Now suppose $x$ is deterministic. I am not sure if I can use terms like variance and covariance in this context. Should I exchange $\hat{\beta}_1=\frac{\widehat{\text{Cov}}(x,y)}{\widehat{Var}(x)}$ for something like

$$\hat{\beta}_1=\frac{\frac{1}{n-1}\sum(x_i-\bar{x})(y_i-\bar{y})}{\frac{1}{n-1}\sum(x_i-\bar{x})^2}$$

to be correct? But then again, how meaningful is $\bar{x}$ when $x$ is deterministic? So should I go all the way to

$$\hat{\beta}_1=\frac{\frac{1}{n-1}\sum_{i=1}^n(x_i-\frac{1}{n}\sum_{j=1}^n x_j)(y_i-\frac{1}{n}\sum_{j=1}^n y_j)}{\frac{1}{n-1}\sum(x_i-\frac{1}{n}\sum_{j=1}^n x_j)^2}?$$

I am picking on details here and this may not be too important; my main questions are listed at the top of the post.

Best Answer

All five questions have "yes" answers--but we have to be careful about what they mean.

  1. "Variance of a deterministic variable."

    Let's understand a "deterministic variable" to be a univariate dataset. It's just a bunch of values $X=x_1, x_2, \ldots, x_n$, with no probability model. By definition its variance is

    $$\text{Var}(X) = \frac{1}{n}\sum_{i=1}^n \left(x_i - \bar X\right)^2$$

    where $$\bar X = \frac{1}{n}\sum_{i=1}^n x_i$$ is its mean. There is no justification whatsoever to use $n-1$ instead of $n$ in any of these fractions--and this is never legitimately done--because no estimates are being made.
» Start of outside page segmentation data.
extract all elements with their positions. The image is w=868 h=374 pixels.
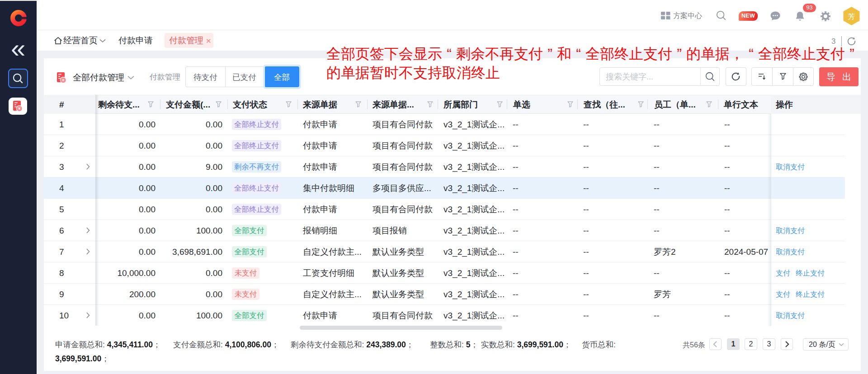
svg-text:CRM: CRM	[21, 17, 26, 20]
svg-text:芳: 芳	[848, 13, 855, 20]
svg-text:¥: ¥	[62, 78, 65, 82]
svg-text:¥: ¥	[19, 107, 21, 111]
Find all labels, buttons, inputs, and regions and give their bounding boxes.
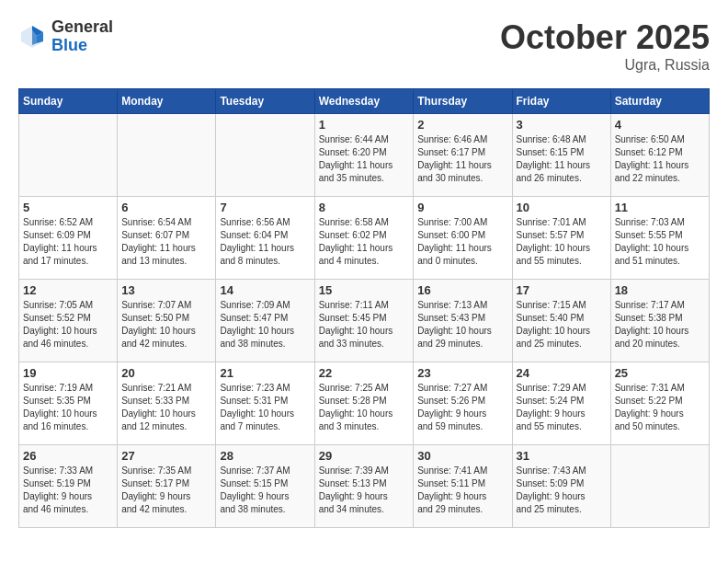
calendar-cell: 2Sunrise: 6:46 AM Sunset: 6:17 PM Daylig… — [414, 114, 512, 197]
column-header-wednesday: Wednesday — [314, 89, 414, 114]
day-number: 22 — [319, 366, 410, 380]
day-info: Sunrise: 6:46 AM Sunset: 6:17 PM Dayligh… — [417, 133, 507, 185]
column-header-monday: Monday — [118, 89, 216, 114]
page-header: General Blue October 2025 Ugra, Russia — [18, 18, 710, 74]
calendar-cell: 7Sunrise: 6:56 AM Sunset: 6:04 PM Daylig… — [216, 197, 314, 280]
day-info: Sunrise: 7:07 AM Sunset: 5:50 PM Dayligh… — [121, 299, 211, 350]
day-info: Sunrise: 7:01 AM Sunset: 5:57 PM Dayligh… — [517, 216, 607, 268]
calendar-cell: 22Sunrise: 7:25 AM Sunset: 5:28 PM Dayli… — [314, 362, 414, 445]
calendar-cell: 12Sunrise: 7:05 AM Sunset: 5:52 PM Dayli… — [19, 280, 118, 362]
calendar-cell: 28Sunrise: 7:37 AM Sunset: 5:15 PM Dayli… — [216, 445, 314, 528]
calendar-week-1: 1Sunrise: 6:44 AM Sunset: 6:20 PM Daylig… — [19, 114, 710, 197]
column-header-tuesday: Tuesday — [216, 89, 314, 114]
calendar-week-3: 12Sunrise: 7:05 AM Sunset: 5:52 PM Dayli… — [19, 280, 710, 362]
calendar-header-row: SundayMondayTuesdayWednesdayThursdayFrid… — [19, 89, 710, 114]
calendar-cell: 24Sunrise: 7:29 AM Sunset: 5:24 PM Dayli… — [512, 362, 610, 445]
calendar-cell: 19Sunrise: 7:19 AM Sunset: 5:35 PM Dayli… — [19, 362, 118, 445]
day-info: Sunrise: 7:25 AM Sunset: 5:28 PM Dayligh… — [319, 382, 410, 433]
column-header-thursday: Thursday — [414, 89, 512, 114]
calendar-cell: 29Sunrise: 7:39 AM Sunset: 5:13 PM Dayli… — [314, 445, 414, 528]
calendar-cell — [19, 114, 118, 197]
calendar-cell: 14Sunrise: 7:09 AM Sunset: 5:47 PM Dayli… — [216, 280, 314, 362]
calendar-cell: 27Sunrise: 7:35 AM Sunset: 5:17 PM Dayli… — [118, 445, 216, 528]
calendar-cell: 16Sunrise: 7:13 AM Sunset: 5:43 PM Dayli… — [414, 280, 512, 362]
calendar-cell: 30Sunrise: 7:41 AM Sunset: 5:11 PM Dayli… — [414, 445, 512, 528]
day-number: 25 — [615, 366, 705, 380]
calendar-cell: 20Sunrise: 7:21 AM Sunset: 5:33 PM Dayli… — [118, 362, 216, 445]
day-number: 28 — [220, 449, 310, 463]
day-number: 13 — [121, 283, 211, 297]
day-info: Sunrise: 6:58 AM Sunset: 6:02 PM Dayligh… — [319, 216, 410, 268]
day-info: Sunrise: 6:52 AM Sunset: 6:09 PM Dayligh… — [23, 216, 113, 268]
day-info: Sunrise: 6:48 AM Sunset: 6:15 PM Dayligh… — [517, 133, 607, 185]
logo-general-text: General — [51, 18, 113, 37]
calendar-cell: 23Sunrise: 7:27 AM Sunset: 5:26 PM Dayli… — [414, 362, 512, 445]
day-number: 24 — [517, 366, 607, 380]
day-info: Sunrise: 7:23 AM Sunset: 5:31 PM Dayligh… — [220, 382, 310, 433]
logo-text: General Blue — [51, 18, 113, 55]
day-number: 6 — [121, 201, 211, 214]
day-number: 4 — [615, 118, 705, 132]
day-number: 16 — [417, 283, 507, 297]
day-info: Sunrise: 7:00 AM Sunset: 6:00 PM Dayligh… — [417, 216, 507, 268]
calendar-cell: 31Sunrise: 7:43 AM Sunset: 5:09 PM Dayli… — [512, 445, 610, 528]
day-info: Sunrise: 7:11 AM Sunset: 5:45 PM Dayligh… — [319, 299, 410, 350]
calendar-cell — [118, 114, 216, 197]
column-header-sunday: Sunday — [19, 89, 118, 114]
calendar-cell: 10Sunrise: 7:01 AM Sunset: 5:57 PM Dayli… — [512, 197, 610, 280]
day-info: Sunrise: 7:15 AM Sunset: 5:40 PM Dayligh… — [517, 299, 607, 350]
day-info: Sunrise: 7:21 AM Sunset: 5:33 PM Dayligh… — [121, 382, 211, 433]
day-number: 17 — [517, 283, 607, 297]
day-number: 12 — [23, 283, 113, 297]
day-number: 2 — [417, 118, 507, 132]
day-number: 5 — [23, 201, 113, 214]
calendar-week-4: 19Sunrise: 7:19 AM Sunset: 5:35 PM Dayli… — [19, 362, 710, 445]
day-number: 18 — [615, 283, 705, 297]
logo-icon — [18, 23, 46, 51]
calendar-week-5: 26Sunrise: 7:33 AM Sunset: 5:19 PM Dayli… — [19, 445, 710, 528]
day-number: 19 — [23, 366, 113, 380]
day-number: 1 — [319, 118, 410, 132]
logo-blue-text: Blue — [51, 37, 113, 55]
calendar-cell — [610, 445, 709, 528]
day-info: Sunrise: 7:03 AM Sunset: 5:55 PM Dayligh… — [615, 216, 705, 268]
day-info: Sunrise: 7:13 AM Sunset: 5:43 PM Dayligh… — [417, 299, 507, 350]
calendar-cell: 1Sunrise: 6:44 AM Sunset: 6:20 PM Daylig… — [314, 114, 414, 197]
location: Ugra, Russia — [500, 57, 710, 74]
day-info: Sunrise: 7:41 AM Sunset: 5:11 PM Dayligh… — [417, 465, 507, 516]
calendar-cell: 21Sunrise: 7:23 AM Sunset: 5:31 PM Dayli… — [216, 362, 314, 445]
calendar-cell: 8Sunrise: 6:58 AM Sunset: 6:02 PM Daylig… — [314, 197, 414, 280]
day-number: 20 — [121, 366, 211, 380]
calendar-cell: 17Sunrise: 7:15 AM Sunset: 5:40 PM Dayli… — [512, 280, 610, 362]
day-info: Sunrise: 7:39 AM Sunset: 5:13 PM Dayligh… — [319, 465, 410, 516]
day-number: 29 — [319, 449, 410, 463]
day-number: 21 — [220, 366, 310, 380]
calendar-cell — [216, 114, 314, 197]
day-info: Sunrise: 7:43 AM Sunset: 5:09 PM Dayligh… — [517, 465, 607, 516]
day-info: Sunrise: 7:35 AM Sunset: 5:17 PM Dayligh… — [121, 465, 211, 516]
day-number: 10 — [517, 201, 607, 214]
day-info: Sunrise: 7:17 AM Sunset: 5:38 PM Dayligh… — [615, 299, 705, 350]
day-info: Sunrise: 7:19 AM Sunset: 5:35 PM Dayligh… — [23, 382, 113, 433]
column-header-friday: Friday — [512, 89, 610, 114]
calendar-cell: 18Sunrise: 7:17 AM Sunset: 5:38 PM Dayli… — [610, 280, 709, 362]
day-info: Sunrise: 7:37 AM Sunset: 5:15 PM Dayligh… — [220, 465, 310, 516]
day-info: Sunrise: 7:31 AM Sunset: 5:22 PM Dayligh… — [615, 382, 705, 433]
day-info: Sunrise: 7:33 AM Sunset: 5:19 PM Dayligh… — [23, 465, 113, 516]
column-header-saturday: Saturday — [610, 89, 709, 114]
calendar-cell: 26Sunrise: 7:33 AM Sunset: 5:19 PM Dayli… — [19, 445, 118, 528]
calendar-cell: 15Sunrise: 7:11 AM Sunset: 5:45 PM Dayli… — [314, 280, 414, 362]
calendar-cell: 9Sunrise: 7:00 AM Sunset: 6:00 PM Daylig… — [414, 197, 512, 280]
day-number: 27 — [121, 449, 211, 463]
day-info: Sunrise: 6:56 AM Sunset: 6:04 PM Dayligh… — [220, 216, 310, 268]
calendar-cell: 5Sunrise: 6:52 AM Sunset: 6:09 PM Daylig… — [19, 197, 118, 280]
calendar-cell: 6Sunrise: 6:54 AM Sunset: 6:07 PM Daylig… — [118, 197, 216, 280]
day-info: Sunrise: 7:05 AM Sunset: 5:52 PM Dayligh… — [23, 299, 113, 350]
calendar-cell: 11Sunrise: 7:03 AM Sunset: 5:55 PM Dayli… — [610, 197, 709, 280]
calendar-cell: 25Sunrise: 7:31 AM Sunset: 5:22 PM Dayli… — [610, 362, 709, 445]
calendar-week-2: 5Sunrise: 6:52 AM Sunset: 6:09 PM Daylig… — [19, 197, 710, 280]
day-info: Sunrise: 6:44 AM Sunset: 6:20 PM Dayligh… — [319, 133, 410, 185]
day-info: Sunrise: 7:29 AM Sunset: 5:24 PM Dayligh… — [517, 382, 607, 433]
day-info: Sunrise: 6:54 AM Sunset: 6:07 PM Dayligh… — [121, 216, 211, 268]
day-info: Sunrise: 6:50 AM Sunset: 6:12 PM Dayligh… — [615, 133, 705, 185]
    We may always think of $X$ as defining a "population." This is the definition of a population variance.

  2. "Covariance between a deterministic variable and a stochastic variable."

    One way to understand this is to assume it refers to a sequence of the form $(x_1, Y_1), (x_2,Y_2), \ldots, (x_n,Y_n)$ where the $x_i$ are numbers and the $Y_i$ are random variables. Then we may define the random variable $$\bar Y = \frac{1}{n}\sum_{i=1}^n Y_i,$$ via which the covariance of $x$ and $Y$ is defined as

    $$\text{Cov}(x,Y) = \frac{1}{n}\sum_{i=1}^n (x_i - \bar x)(Y_i - \bar Y).$$

    It is a linear combination of the $Y_i$ and consequently is itself a random variable. This notation is frequently used as a shorthand in linear regression calculations.

  3. "Covariance between two deterministic variables."

    "Two deterministic variables" can be considered a dataset of ordered pairs $(x_1, y_1), (x_2,y_2), \ldots, (x_n,y_n)$. The covariance can be defined exactly as in (2) and interpreted similarly. In fact, this is a direct consequence of (1): after all, covariances are variances.

  4. "Are these concepts well defined in samples?"

    Because they are well-defined for any dataset, they are well-defined for a sample. Note that similar expressions with $n-1$ in the (outer) denominator are estimators: they are not the sample variance or sample covariance.

  5. "Are these concepts well defined in populations?"

    Because they are well-defined for any dataset, and a population can be considered a dataset (when fully enumerated), they are well-defined for a population.